The tweet included copies of what appeared to be deposit slips from several Bank Sepah accounts with the recipients’ names concealed.

A day later, Karamizand tweeted: “Even the Taliban forces receive higher salaries than the Islamic Republic army, though Iran is much wealthier than Afghanistan. While the Taliban has been in power for only a year, the Islamic Republic has ruled Iran for 43 years.”

“Anyone who prevents the regime’s downfall betrays themselves and others,” He added. “They will be swept away at the end. #Mahsa_Amini.”

The tweet included a copy of a document allegedly showing the “latest” salary chart of the Taliban.

The move by the Majlis to increase salaries and benefits of police and the armed forces comes amid a report on the rapid deterioration of the security forces. The ongoing protests have posed a severe challenge to the country’s police and security forces, whose resources have been stretched thin. They cannot replace the exhausted riot police, Basij, and security forces in the streets with fresh units.
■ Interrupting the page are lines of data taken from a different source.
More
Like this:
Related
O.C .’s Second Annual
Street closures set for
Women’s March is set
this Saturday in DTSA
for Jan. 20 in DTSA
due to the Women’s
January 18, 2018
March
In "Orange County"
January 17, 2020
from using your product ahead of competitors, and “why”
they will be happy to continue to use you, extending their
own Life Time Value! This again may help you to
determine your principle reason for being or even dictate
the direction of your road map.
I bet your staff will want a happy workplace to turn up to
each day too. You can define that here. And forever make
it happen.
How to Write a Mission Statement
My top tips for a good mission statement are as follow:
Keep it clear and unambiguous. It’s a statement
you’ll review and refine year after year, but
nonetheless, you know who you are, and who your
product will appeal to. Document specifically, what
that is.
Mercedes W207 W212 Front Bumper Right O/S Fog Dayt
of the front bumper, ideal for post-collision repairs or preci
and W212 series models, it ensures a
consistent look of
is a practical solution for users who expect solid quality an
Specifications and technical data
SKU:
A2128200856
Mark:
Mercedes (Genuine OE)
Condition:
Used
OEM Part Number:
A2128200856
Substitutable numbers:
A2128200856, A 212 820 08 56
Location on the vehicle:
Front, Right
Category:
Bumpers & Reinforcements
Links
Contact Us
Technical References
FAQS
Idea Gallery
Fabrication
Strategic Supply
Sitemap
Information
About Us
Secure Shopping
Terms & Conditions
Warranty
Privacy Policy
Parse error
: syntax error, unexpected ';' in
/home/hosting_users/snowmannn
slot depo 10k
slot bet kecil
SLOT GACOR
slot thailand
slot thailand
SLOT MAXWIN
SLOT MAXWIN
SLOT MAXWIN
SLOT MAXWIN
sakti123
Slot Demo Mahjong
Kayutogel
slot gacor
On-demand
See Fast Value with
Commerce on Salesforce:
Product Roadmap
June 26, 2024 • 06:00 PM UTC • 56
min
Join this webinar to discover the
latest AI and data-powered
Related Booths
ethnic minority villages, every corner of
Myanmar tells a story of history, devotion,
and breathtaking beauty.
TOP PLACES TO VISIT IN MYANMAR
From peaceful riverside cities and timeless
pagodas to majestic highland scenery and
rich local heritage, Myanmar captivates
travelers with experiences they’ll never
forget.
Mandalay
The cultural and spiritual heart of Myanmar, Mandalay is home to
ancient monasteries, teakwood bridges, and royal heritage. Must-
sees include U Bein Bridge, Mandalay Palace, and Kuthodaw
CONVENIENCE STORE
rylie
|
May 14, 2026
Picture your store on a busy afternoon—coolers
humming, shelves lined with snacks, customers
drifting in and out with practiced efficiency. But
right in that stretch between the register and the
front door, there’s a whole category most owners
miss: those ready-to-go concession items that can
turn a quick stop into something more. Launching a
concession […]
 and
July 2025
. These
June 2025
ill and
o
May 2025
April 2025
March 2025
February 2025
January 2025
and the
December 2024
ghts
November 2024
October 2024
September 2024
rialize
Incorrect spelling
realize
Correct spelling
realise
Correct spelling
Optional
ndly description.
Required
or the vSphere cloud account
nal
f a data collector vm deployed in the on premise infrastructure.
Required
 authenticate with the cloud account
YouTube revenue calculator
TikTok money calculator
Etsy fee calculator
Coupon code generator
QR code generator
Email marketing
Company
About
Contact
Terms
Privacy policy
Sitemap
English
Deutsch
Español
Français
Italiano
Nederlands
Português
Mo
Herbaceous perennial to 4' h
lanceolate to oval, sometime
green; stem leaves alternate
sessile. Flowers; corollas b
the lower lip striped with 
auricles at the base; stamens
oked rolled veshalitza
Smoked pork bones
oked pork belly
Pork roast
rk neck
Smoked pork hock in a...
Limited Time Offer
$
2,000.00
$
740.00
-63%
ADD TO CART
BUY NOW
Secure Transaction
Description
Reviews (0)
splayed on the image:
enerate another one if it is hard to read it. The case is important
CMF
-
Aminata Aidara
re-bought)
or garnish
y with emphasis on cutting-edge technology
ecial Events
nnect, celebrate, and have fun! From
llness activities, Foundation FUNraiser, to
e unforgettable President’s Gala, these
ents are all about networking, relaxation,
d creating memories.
In a meeting with the police commander for Tehran’s western district on Oct. 8, Tehran Governor Mohsen Mansouri said: “Some police forces have not gone home during the unrest.”

“The structure of the security forces cannot address the current situation,” he added. “However, the police have maintained security and order by working around the clock.”

In February, several members of law enforcement forces and their families protested over low salaries and lack of benefits.